Healthcare providers shouldn't let the good news on shrinking bad debt distract them from dealing with one of the more pressing financial issues facing the industry—helping people saddled with unmanageable bills.
Before the Affordable Care Act, bad debt was heavily concentrated among the uninsured. They faced financial ruin when hit by a major illness.
President Barack Obama, in his first State of the Union address, relied on research by then Harvard law professor Elizabeth Warren to famously claim that medical debt triggered more than half of personal bankruptcies in the U.S. Though he later faced criticism from conservative scholars and journalists for that claim, an independent analysis of consumer bankruptcies in 2013—the year before the ACA exchanges kicked into gear—found medical debt was the “predominant causal factor in 18% to 26% of all consumer bankruptcies.” That's still a disturbingly high number.
There's reason to believe that number is lower today. The level of bad debt on hospital balance sheets went down sharply because of the ACA insurance expansion, 4.3% of total operating revenue in 2015 compared with 5.7% in 2013, according to an analysis of 274 major hospital systems in Modern Healthcare's Financial Database.
Moreover, the people who once faced bankruptcy from huge healthcare bills were the ones most likely to sign up for plans.

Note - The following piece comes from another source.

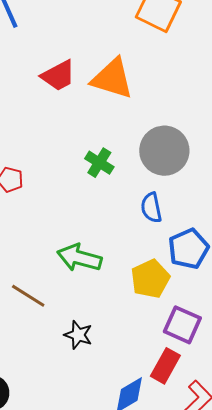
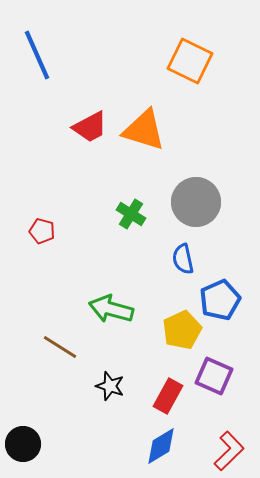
red rectangle: (165, 366) -> (168, 396), moved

But that doesn't end their bad-debt problems. Today, the biggest financial headache for medical consumers is the accumulation of smaller and confusing bills, especially if they chose or their employers put them in a high-deductible health plan. Because these bills hit people seeking routine care as well as those with major illnesses, medical debt is now a reality for tens of millions of low- and moderate-income families.
A report by the Consumer Financial Protection Bureau 18 months ago documented the toll taken by this type of debt. The agency found 20% of all consumer credit report scores—that's 43 million people—were lowered by unpaid medical debt. Virtually all of those bills were reported to credit bureaus by collection agencies, not directly by doctors and hospitals.
It doesn't matter that the median unpaid bill was $207 for medical debt compared with $366 for nonmedical bills (the averages were $579 and $1,000, respectively). Credit bureaus do not distinguish between an unpaid hospital or physician deductible and an unpaid cellphone bill.
The fragmentation of healthcare's revenue cycle/consumer debt-collection industry compounds the problem. The top 10 reporters of bad medical debt accounted for only 18% of uncollected bills, compared with 83% in telecommunications.
As a result, attitudes and policies toward “deadbeat” medical consumers vary wildly across the country. The CFPB found some agencies hired by hospital revenue-cycle departments didn't even bother telling consumers about their bad-debt problems.
A year ago, the CFPB fined Syndicated Office Systems, a subsidiary of Tenet Healthcare Corp.'s Conifer Health Solutions, $500,000 and ordered it to return $5 million to consumers after it failed to send notices or respond to billing complaints in a timely manner. The company agreed to end the practices and correct errors in the consumers' credit reports.
Some systems are taking a more proactive approach. Last month, Modern Healthcare's Dave Barkholz reported that Ascension Health has offered to waive the deductibles for any patient at any of its 137 hospitals who earns below 250% of the poverty level.
Other hospital chains are engaging in upfront conversations with patients to gauge their propensity to pay, figuring it makes no sense to send an unpaid bill to a collection agency if it will only result in ruining the person's credit score.
But much more needs to be done. Provider policies on unpaid bills must find the proper balance between collecting what's due and not punishing low- and moderate-income people whose only crime is seeking healthcare.